**Input for this task:**
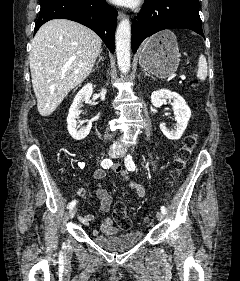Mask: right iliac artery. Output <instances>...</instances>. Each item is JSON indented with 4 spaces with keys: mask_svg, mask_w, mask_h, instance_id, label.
<instances>
[{
    "mask_svg": "<svg viewBox=\"0 0 240 281\" xmlns=\"http://www.w3.org/2000/svg\"><path fill=\"white\" fill-rule=\"evenodd\" d=\"M113 165V161L111 159H104L101 162V166L104 169H109ZM76 205V201L73 200L72 202L69 203L68 208L72 209Z\"/></svg>",
    "mask_w": 240,
    "mask_h": 281,
    "instance_id": "obj_1",
    "label": "right iliac artery"
}]
</instances>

**What needs to be done:** Using the data above, write out every line exactly, leaving the images behind.

**Output:**
Mask: right iliac artery. Output <instances>...</instances>. Each item is JSON indented with 4 spaces with keys: mask_svg, mask_w, mask_h, instance_id, label.
<instances>
[{
    "mask_svg": "<svg viewBox=\"0 0 240 281\" xmlns=\"http://www.w3.org/2000/svg\"><path fill=\"white\" fill-rule=\"evenodd\" d=\"M113 165V161L111 159H104L101 162V166L104 169H109ZM76 205V201L73 200L72 202L69 203L68 208L72 209Z\"/></svg>",
    "mask_w": 240,
    "mask_h": 281,
    "instance_id": "obj_1",
    "label": "right iliac artery"
}]
</instances>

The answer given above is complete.